- _Work request_: Begin with the line containing "unrelated.txt | 1 +" and copy each line exactly through the last line of the entries, inclusive.

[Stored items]
=== Section Start ===

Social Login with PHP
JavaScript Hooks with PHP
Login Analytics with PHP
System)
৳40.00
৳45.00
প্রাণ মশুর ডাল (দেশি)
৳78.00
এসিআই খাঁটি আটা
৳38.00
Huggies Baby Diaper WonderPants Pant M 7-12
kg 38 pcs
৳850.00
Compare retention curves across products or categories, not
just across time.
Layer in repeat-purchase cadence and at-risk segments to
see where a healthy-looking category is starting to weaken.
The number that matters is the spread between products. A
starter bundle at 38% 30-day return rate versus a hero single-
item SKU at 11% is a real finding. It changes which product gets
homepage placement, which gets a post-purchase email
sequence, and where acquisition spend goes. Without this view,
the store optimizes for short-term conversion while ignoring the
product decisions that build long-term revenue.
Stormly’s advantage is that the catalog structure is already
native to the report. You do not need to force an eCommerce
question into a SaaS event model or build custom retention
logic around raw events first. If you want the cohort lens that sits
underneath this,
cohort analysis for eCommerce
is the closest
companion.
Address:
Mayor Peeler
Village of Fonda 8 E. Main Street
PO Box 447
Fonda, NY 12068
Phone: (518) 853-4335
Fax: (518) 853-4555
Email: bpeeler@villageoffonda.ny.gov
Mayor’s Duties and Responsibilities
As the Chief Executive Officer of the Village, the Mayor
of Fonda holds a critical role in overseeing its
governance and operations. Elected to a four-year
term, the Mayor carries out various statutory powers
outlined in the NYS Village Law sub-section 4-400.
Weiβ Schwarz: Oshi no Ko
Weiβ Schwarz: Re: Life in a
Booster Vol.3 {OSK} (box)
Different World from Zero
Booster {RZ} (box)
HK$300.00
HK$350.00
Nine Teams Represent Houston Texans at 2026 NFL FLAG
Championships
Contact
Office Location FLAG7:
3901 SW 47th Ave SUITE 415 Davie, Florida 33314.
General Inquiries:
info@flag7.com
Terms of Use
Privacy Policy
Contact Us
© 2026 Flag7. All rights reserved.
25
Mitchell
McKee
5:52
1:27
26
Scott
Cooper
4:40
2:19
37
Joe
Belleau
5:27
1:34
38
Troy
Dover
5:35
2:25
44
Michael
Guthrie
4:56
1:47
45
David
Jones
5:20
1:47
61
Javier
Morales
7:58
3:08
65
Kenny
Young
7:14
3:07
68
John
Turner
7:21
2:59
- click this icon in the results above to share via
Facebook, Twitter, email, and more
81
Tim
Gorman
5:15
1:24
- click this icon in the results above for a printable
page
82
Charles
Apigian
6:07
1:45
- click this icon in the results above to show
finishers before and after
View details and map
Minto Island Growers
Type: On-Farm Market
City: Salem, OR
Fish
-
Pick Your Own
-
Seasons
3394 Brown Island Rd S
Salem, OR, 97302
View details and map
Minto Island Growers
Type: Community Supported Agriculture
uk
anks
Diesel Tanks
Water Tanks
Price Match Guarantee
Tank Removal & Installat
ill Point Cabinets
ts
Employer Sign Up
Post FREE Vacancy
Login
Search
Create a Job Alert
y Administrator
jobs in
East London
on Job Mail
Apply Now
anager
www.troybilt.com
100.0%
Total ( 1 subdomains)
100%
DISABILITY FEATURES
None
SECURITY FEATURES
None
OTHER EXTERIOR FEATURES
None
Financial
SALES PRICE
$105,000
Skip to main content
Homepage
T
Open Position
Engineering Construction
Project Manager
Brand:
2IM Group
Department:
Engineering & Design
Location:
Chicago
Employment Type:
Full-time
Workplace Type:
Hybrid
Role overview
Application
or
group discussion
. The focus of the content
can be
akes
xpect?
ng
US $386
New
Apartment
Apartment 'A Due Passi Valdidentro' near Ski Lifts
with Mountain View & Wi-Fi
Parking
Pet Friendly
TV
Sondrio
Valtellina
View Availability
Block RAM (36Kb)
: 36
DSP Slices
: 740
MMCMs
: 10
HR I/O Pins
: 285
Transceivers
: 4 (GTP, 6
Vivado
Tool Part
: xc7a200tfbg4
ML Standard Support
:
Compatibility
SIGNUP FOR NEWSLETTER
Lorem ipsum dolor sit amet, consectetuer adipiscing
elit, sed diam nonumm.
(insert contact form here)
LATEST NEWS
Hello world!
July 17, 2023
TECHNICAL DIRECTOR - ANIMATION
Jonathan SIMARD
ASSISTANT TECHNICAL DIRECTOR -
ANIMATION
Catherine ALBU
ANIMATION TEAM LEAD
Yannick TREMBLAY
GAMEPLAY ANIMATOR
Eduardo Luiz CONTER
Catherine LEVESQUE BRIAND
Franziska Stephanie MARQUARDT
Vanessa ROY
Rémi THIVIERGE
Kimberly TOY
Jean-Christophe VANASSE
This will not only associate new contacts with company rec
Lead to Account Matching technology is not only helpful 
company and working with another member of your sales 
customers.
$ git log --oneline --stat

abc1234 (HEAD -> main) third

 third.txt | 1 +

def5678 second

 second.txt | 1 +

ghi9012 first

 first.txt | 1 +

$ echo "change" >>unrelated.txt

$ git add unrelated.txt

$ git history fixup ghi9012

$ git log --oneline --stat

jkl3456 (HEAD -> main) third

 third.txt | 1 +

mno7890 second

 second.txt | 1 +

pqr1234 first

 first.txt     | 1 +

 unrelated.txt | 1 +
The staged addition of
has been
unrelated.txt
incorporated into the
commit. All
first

=== Section End ===

- _Response for this exercise_:
 unrelated.txt | 1 +
The staged addition of
has been
unrelated.txt
incorporated into the
commit. All
first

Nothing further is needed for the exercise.